A GP trainee’s view on the new GP contract

Dr Zoe Brown looks at what the measures set out in the new contract for GP training, recruitment and encouraging doctors into partnership could mean for GP trainees.

Dr Zoe Brown
Dr Zoe Brown

The implications of the GP contract for 2020/21 are potentially huge for current and future GP trainees. There are four key areas of the contract that will have a direct impact on trainees and newly-qualified GPs.

Trainees will spend more time in general practice

I have written previously about the toll working in hospital for 18 months can have on ST1s and ST2s, so to hear that from 2022 the proportion of time spent in general practice during training will rise from 18 months to 24 months is music to my ears.

This is something which I personally think will be a brilliant improvement to the training model. Twelve months will still be spent in hospital rotations, but now over half of training will be based in general practice – a specialty that is complex, and which therefore needs time to hone the skills and knowledge required. Although we’re only talking about an extra six months in general practice for trainees, I believe it’s six months in the right direction.

More £20k ‘golden hellos’ in under-doctored areas

We’ve all heard of the targeted enhanced recruitment scheme (TERS), and as trainees if we didn’t think about applying to an area offering a ‘golden hello’, then we probably know someone who did.

Last year’s scheme had a fill rate of nearly 100% and was oversubscribed in certain parts of the country. It’s not surprising then that the number of TERS places will rise, however the size of the increase is quite extraordinary - rising from the 2019 figure of 276 places, to at least 500 by 2021, and at least 800 by 2022.

The statistics suggest that it is clearly a popular arrangement so far (although I’d be interested to ask my peers on the scheme whether they all plan on staying in their respective locations in future) so this seems like a sensible move from HEE. But are those numbers a bit excessive? Will the definition of ‘under-doctored’ area need to be adjusted to make room for this change? Will ‘less desirable’ areas actually be rather desirable areas for young trainees to live in?
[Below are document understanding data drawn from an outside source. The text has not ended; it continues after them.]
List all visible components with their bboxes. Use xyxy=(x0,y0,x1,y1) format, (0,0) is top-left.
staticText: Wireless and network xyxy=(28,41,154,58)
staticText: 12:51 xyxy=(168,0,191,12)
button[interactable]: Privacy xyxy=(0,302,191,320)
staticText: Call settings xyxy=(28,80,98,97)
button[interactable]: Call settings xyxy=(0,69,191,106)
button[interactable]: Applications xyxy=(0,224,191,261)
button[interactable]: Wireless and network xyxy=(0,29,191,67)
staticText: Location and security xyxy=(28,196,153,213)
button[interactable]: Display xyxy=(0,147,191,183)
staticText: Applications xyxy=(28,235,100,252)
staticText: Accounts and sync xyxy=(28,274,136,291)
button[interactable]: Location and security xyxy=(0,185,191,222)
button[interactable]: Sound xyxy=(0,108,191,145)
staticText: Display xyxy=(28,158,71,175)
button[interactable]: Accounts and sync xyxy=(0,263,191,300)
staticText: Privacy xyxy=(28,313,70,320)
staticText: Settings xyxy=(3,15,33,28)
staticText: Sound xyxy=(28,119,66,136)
We will have to wait and see.

A new fellowship programme

According to the contract, from 2021: 'all new entrants to GP trainee training will automatically be enrolled in the [two-year primary care fellowship] programme as part of signing up to the training programme and then be expected to enter the fellowship programme on qualification’.

The fellowship will include funded mentorship, funded CPD opportunities (one session per week), and rotational placements within or across PCNs to support new GPs’ integration into the local working area.
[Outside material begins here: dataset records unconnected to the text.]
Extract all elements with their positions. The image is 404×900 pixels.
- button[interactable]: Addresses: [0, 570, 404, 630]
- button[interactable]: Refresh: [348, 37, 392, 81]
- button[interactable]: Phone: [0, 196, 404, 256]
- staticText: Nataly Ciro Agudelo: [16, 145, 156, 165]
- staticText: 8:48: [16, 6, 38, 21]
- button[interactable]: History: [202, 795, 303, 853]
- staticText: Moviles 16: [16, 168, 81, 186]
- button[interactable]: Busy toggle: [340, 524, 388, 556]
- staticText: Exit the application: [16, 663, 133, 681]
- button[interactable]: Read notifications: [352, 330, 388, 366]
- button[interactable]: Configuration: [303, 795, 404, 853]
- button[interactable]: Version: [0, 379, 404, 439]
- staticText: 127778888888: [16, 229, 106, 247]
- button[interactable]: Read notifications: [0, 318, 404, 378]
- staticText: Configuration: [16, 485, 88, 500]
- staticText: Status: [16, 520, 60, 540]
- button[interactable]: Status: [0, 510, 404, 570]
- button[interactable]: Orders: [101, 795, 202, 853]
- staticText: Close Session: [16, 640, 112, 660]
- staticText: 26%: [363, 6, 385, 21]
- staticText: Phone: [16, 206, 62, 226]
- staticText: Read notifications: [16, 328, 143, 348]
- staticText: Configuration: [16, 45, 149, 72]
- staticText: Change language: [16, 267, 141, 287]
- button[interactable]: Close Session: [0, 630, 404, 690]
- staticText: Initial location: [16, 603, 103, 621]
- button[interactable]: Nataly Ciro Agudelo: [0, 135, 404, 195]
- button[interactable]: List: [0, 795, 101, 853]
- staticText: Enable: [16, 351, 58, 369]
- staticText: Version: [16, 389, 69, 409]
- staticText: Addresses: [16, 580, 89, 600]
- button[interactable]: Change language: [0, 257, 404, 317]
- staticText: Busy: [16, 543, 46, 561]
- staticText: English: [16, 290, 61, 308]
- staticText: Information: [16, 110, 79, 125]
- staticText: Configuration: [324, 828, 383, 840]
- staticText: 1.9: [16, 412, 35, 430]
The intention is for ‘as close to’ 100% of newly qualified trainees to enter the fellowship programme, which implies it will be compulsory, or obligatory.

For me, I think extra support will always be welcomed by those starting their careers, however introducing another mandatory component in a world of workplace-based assessments and exams, followed by administration and appraisals - do we need more things we have to do?
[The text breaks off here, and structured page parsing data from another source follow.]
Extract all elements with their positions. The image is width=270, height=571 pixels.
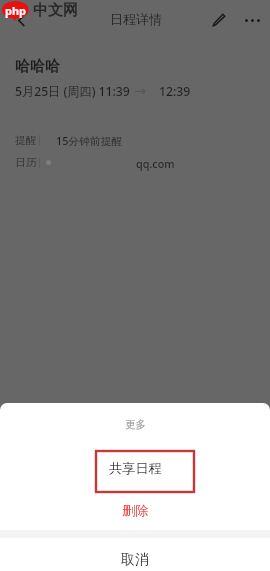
button[interactable]: 共享日程 bbox=[0, 446, 270, 490]
button[interactable]: 删除 bbox=[0, 490, 270, 530]
button[interactable]: Edit bbox=[204, 5, 234, 35]
button[interactable]: Back bbox=[6, 5, 36, 35]
button[interactable]: More options bbox=[237, 5, 267, 35]
staticText: 删除 bbox=[122, 502, 149, 519]
staticText: 日程详情 bbox=[110, 11, 162, 27]
staticText: 更多 bbox=[125, 418, 146, 431]
staticText: 共享日程 bbox=[109, 460, 162, 477]
staticText: 15分钟前提醒 bbox=[56, 133, 123, 148]
button[interactable]: 取消 bbox=[0, 538, 270, 571]
staticText: qq.com bbox=[136, 156, 175, 171]
staticText: 12:39 bbox=[159, 83, 191, 100]
staticText: 取消 bbox=[121, 551, 149, 569]
staticText: 5月25日 (周四) 11:39 bbox=[15, 83, 130, 100]
staticText: 提醒 bbox=[15, 134, 37, 148]
staticText: 中文网 bbox=[33, 1, 78, 20]
staticText: 日历 bbox=[15, 156, 37, 170]
staticText: 哈哈哈 bbox=[15, 57, 60, 76]
staticText: php bbox=[5, 3, 27, 18]
button[interactable]: Dismiss bbox=[0, 0, 270, 571]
Without more details on the requirements of this fellowship and how it will work, it’s difficult to be clear on how welcome this initiative will be.

£20k ‘golden hellos’ for new GP partners

The ‘new to partnership payment’ that also forms part of the new contract deal does what it says on the tin – provides a financial incentive to GPs who have never before been partners to step up to a partnership.

Along with the £20k payment (which part-time GPs will receive on a pro-rata basis), they will also receive a £3k business training allowance. Similar to TERS, there is the provision that the GP must complete a minimum number of years as a partner for the payment to be permanent (the update suggests five years as an example).

It’s also worth noting that the scheme’s initial phase is likely to run for two or three years – so for those of us who are still ST1s and not necessarily working full time, it is not a guarantee that this offer will still be on the table by the time training is completed.

Will this encourage younger GPs to become partners? Maybe. Certainly, from my own experience, more trainees are unafraid these days to say that they intend to be salaried GPs and that partnership isn’t for them – a view that may have been frowned upon in years gone by. However, equally I know of several colleagues and friends who have stepped into partnership fresh from ST3.

A ‘golden hello’ is definitely an attractive idea, and one which makes my own ears prick up – but I wonder, is it necessary? Those trainees who want to become partners are likely to do so anyway, and will a one-off payment be enough to convince those who find aspects of the partnership model not for them? I’m not so sure.

As a GP trainee, the changes to the GP contract are exciting, surprising and questionable in equal measure. It’s an interesting time to be a GP trainee (as always!) and these are big moves that will have a definite and marked effect on our training experience and possibly the first few years of our careers as fully-fledged GPs. Let’s hope they are all changes for the better.